Excerpts from a dataset
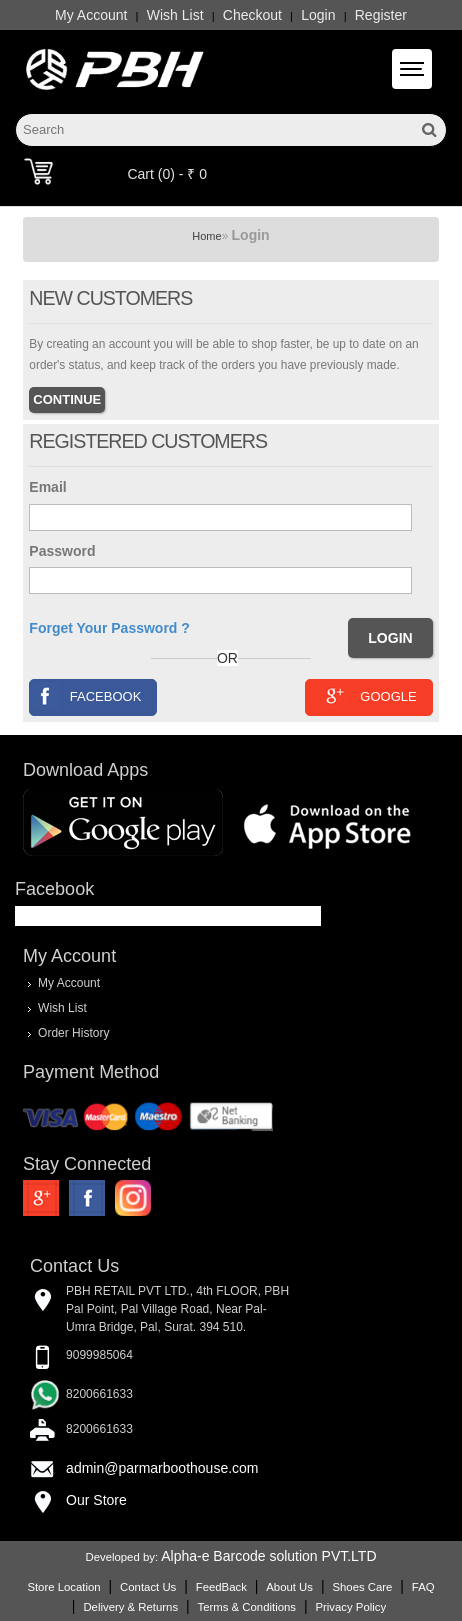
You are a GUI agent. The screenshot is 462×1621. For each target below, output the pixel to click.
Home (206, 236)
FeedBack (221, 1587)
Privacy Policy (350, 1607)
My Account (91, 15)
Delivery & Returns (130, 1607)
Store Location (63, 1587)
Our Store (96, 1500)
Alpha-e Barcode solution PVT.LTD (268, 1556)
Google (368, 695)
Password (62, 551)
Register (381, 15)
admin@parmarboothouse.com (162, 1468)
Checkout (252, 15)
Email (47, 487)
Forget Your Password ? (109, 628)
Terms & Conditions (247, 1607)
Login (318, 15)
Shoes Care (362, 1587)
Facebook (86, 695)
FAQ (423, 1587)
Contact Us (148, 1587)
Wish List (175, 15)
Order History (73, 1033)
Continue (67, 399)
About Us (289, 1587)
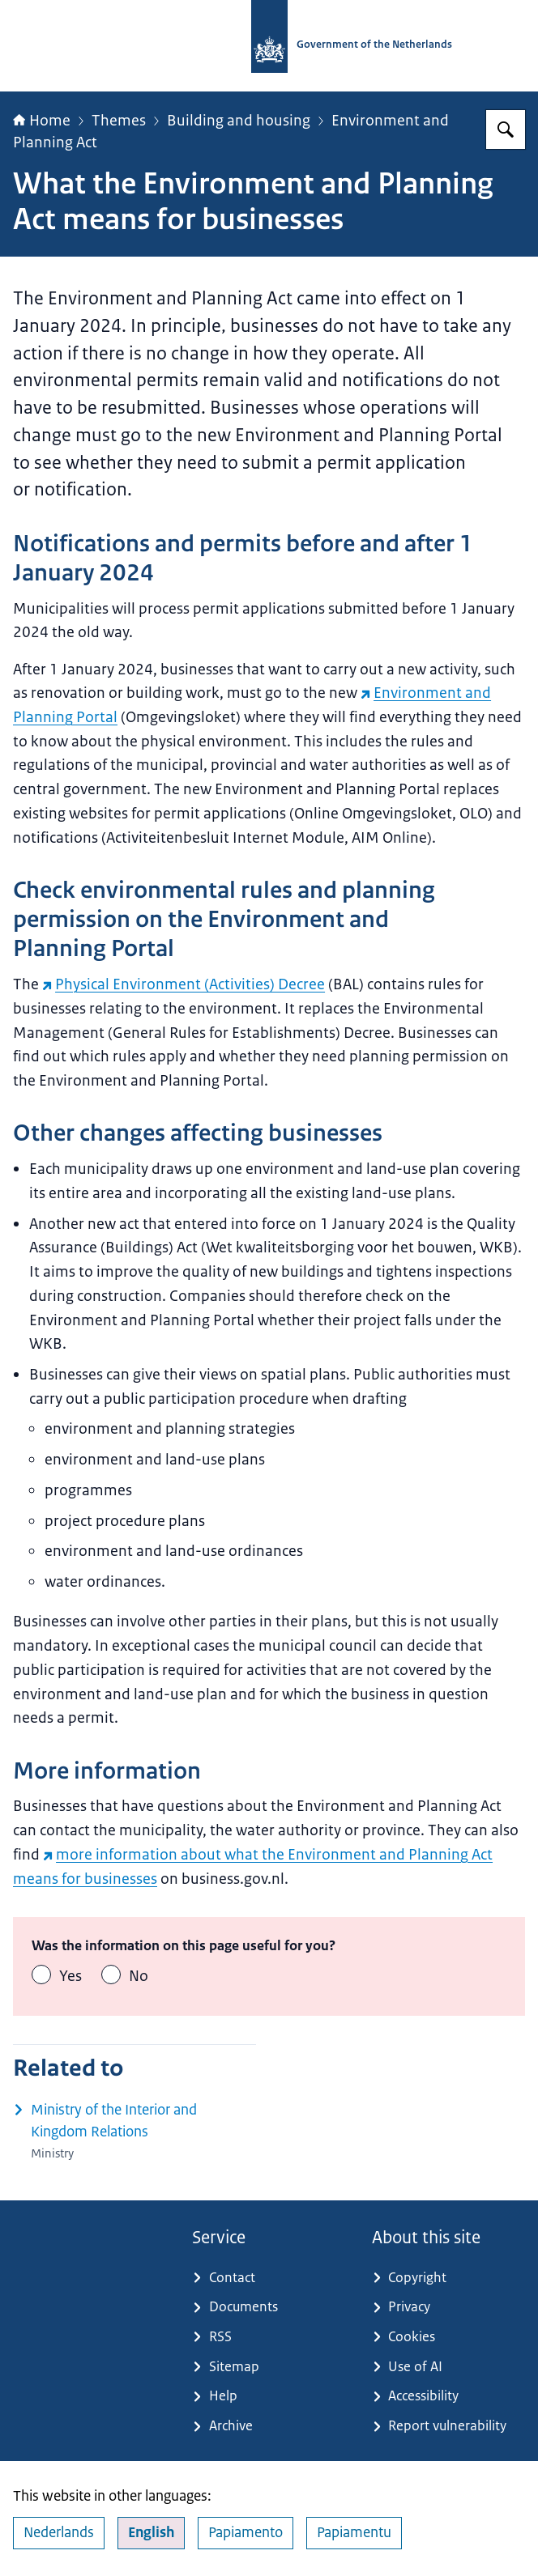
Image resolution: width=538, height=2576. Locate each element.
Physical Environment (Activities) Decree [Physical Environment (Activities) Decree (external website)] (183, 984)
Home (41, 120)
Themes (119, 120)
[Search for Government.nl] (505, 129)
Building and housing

## What the task asks:
Above are the entries; write them out again exactly, omitting the pictures.

## Answer to the exercise:
You are a GUI agent. The screenshot is 462×1621. For each target below, output the pixel to click.
Home (206, 236)
FeedBack (221, 1587)
Privacy Policy (350, 1607)
My Account (91, 15)
Delivery & Returns (130, 1607)
Store Location (63, 1587)
Our Store (96, 1500)
Alpha-e Barcode solution PVT.LTD (268, 1556)
Google (368, 695)
Password (62, 551)
Register (381, 15)
admin@parmarboothouse.com (162, 1468)
Checkout (252, 15)
Email (47, 487)
Forget Your Password ? (109, 628)
Terms & Conditions (247, 1607)
Login (318, 15)
Shoes Care (362, 1587)
Facebook (86, 695)
FAQ (423, 1587)
Contact Us (148, 1587)
Wish List (175, 15)
Order History (73, 1033)
Continue (67, 399)
About Us (289, 1587)
Image resolution: width=538, height=2576. Locate each element.
Physical Environment (Activities) Decree [Physical Environment (Activities) Decree (external website)] (183, 984)
Home (41, 120)
Themes (119, 120)
[Search for Government.nl] (505, 129)
Building and housing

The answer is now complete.